Strange Days positions VR as a tool for documenting, even instigating, social change. The film offers us a vision of what it would be like if VR went to the streets. What we have now is a kind of segregating of VR. Big tech money combined with drabs of Hollywood money, coming together with the promise of beautiful immersive storytelling. There’s a lot of talk about world building, improved pixel density, compatible platforms, and the auteurs who want to jump in and cinematically redefine the tech. Where we seem to be headed is towards Birdman—an art directed passive experience sold to us under the guise of a first person genre defying spectacle. Meanwhile, the dirty work of documenting the political landscape as it really exists, remains squarely in the hands of indie documentary, police body cams, and young people armed with mobile phones and Facebook accounts. There is little crossover here. Nor much big money being directed at the next level SQUID device that is going to bring the experience of the protestor into the cerebral cortex of suburban moviegoers.

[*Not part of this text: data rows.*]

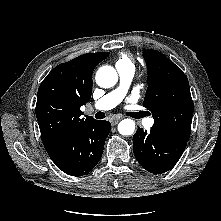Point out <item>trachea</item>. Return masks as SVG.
<instances>
[{
  "label": "trachea",
  "mask_w": 221,
  "mask_h": 221,
  "mask_svg": "<svg viewBox=\"0 0 221 221\" xmlns=\"http://www.w3.org/2000/svg\"><path fill=\"white\" fill-rule=\"evenodd\" d=\"M140 116H143V114H140ZM95 118L96 119H103V118H105V113L104 112H97L95 114Z\"/></svg>",
  "instance_id": "3493384b"
}]
</instances>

Perhaps the flaw in the past discourse surrounding VR was a matter of expectation. Strange Days shows us that powerful technology wielded by those with vision can lead directly to addressing social injustice. A revolution not against aliens or mysterious evil forces, but against our worst selves. Some may argue social media has in fact played a hand in the revolutionary movements of the 21st century. And there are others who would point to the internet as television reloaded—yet another passive platform of consumption. Which category VR tech falls into could yet be determined. So far however, VR itself has done little more than allow us to play video games in bigger arenas, and wage war in a more clinical manner. It is certainly not the revolution we hoped for.